Muitos países da região estão com a inflação mais alta. Isso lembra o passado?

Nem todos os países estão na mesma situação. A região deixou de estar no mapa como a de maiores taxas de inflação do mundo. Há casos isolados, mas realmente a inflação não é uma variável que define o continente, é preciso lembrar de onde viemos. O Brasil têm uma inflação acima do limite do Banco Central, mas não é a inflação que teve no passado. A Colômbia viveu três décadas de inflação de 20% e muito, hoje tem taxas em torno de 4%. Chile tem inflação de 3%. No Peru, de 2%. São aumentos temporários da inflação. Na medida em que haja uma política fiscal responsável, como faz o Brasil, haverá reação. Não é que a inflação voltou para ficar.

O BID tem destacado as semelhanças dos países latinos em relação à deterioração da situação fiscal. O que explica?

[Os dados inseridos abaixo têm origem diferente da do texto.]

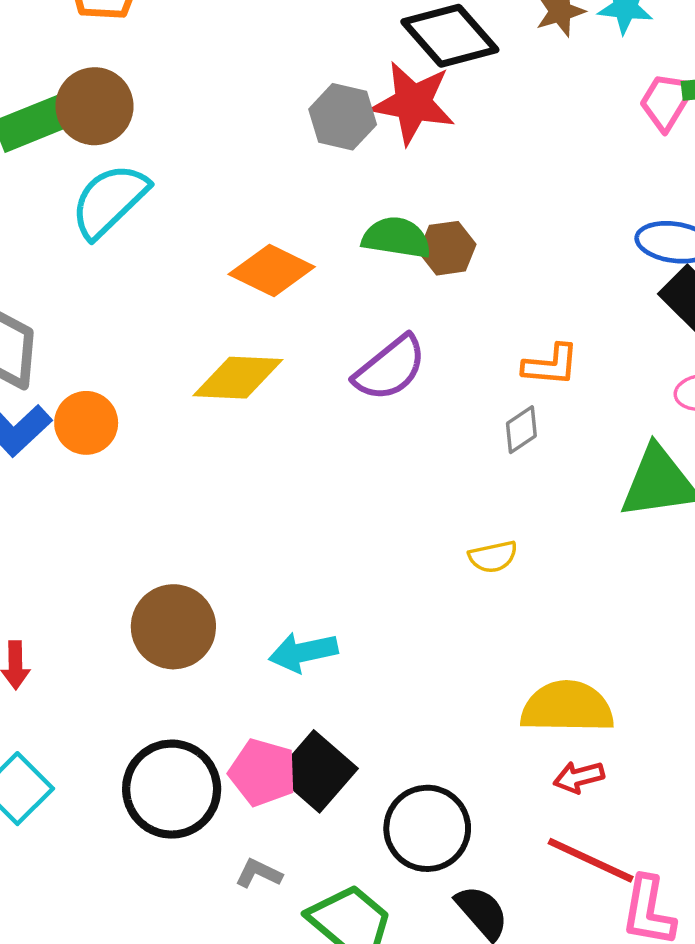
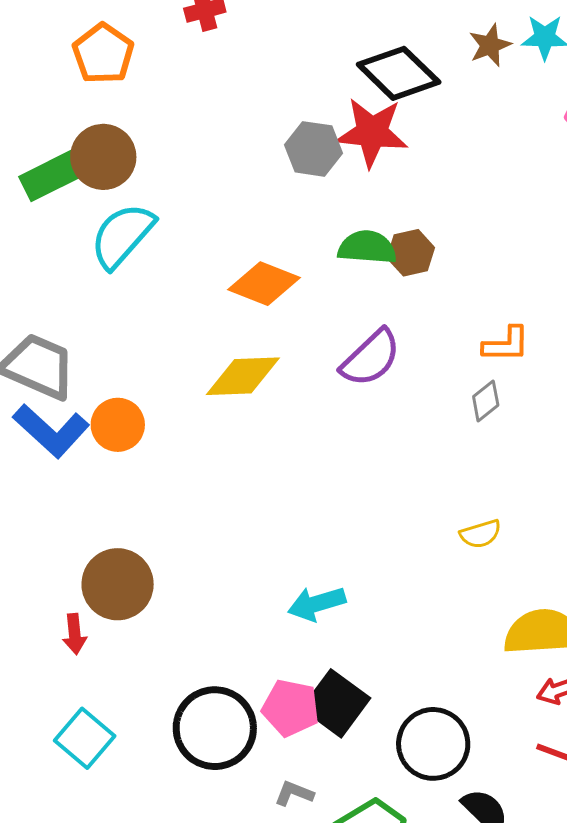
yellow semicircle: (493, 557) -> (480, 534), moved
brown circle: (173, 627) -> (118, 584), moved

A região teve uma época boa, com os preços altos de commodities, e melhorou enormemente os resultados fiscais. Houve muitos países que introduziram leis de responsabilidade fiscal, como o seu, regras fiscais, adotaram objetivos de superávit primário. Tudo isso criou um colchão, para que os países pudessem reagir na época de vacas magras. O problema é que as vacas magras chegaram muito rápido, com a grande crise internacional. Então muitos países de América Latina usaram corretamente esse colchão para evitar que entrassem em recessão. Foi o momento em que a região, pela primeira vez em uma crise, foi capaz de usar políticas anticíclicas. O que ocorreu depois é que as condições internas e externas não foram boas o suficiente para retomar o colchão e se chegou a uma situação de déficit. Foi o que ocorreu no Brasil, por exemplo. Nesses momentos, é preciso reajustar e restaurar o colchão para fazer frente a possíveis deteriorações das condições internacionais e domésticas. Isso é o que toda a região está fazendo, cada país com suas próprias condições. Não depende só do número do superávit primário. O número do superávit primário (economia para pagar os juros da dívidadeve ser o número que permita voltar a gerar segurança e assegurar vai seguir recebendo fluxos internacionais e vai pagar um valor razoável porque acreditam que a situação é estável. Aqueles países nos quais o nível de dívida é mais alta, precisam de mais ajuste. A situação é muito diferente, mas em geral a maior parte dos países da América Latina têm que revisar receita, gastos, déficit, em função do nível de dívida e do preço que tem que pagar, do rating para assegurar que a credibilidade se mantenha e os investidores saibam que há um marco de políticas sólido.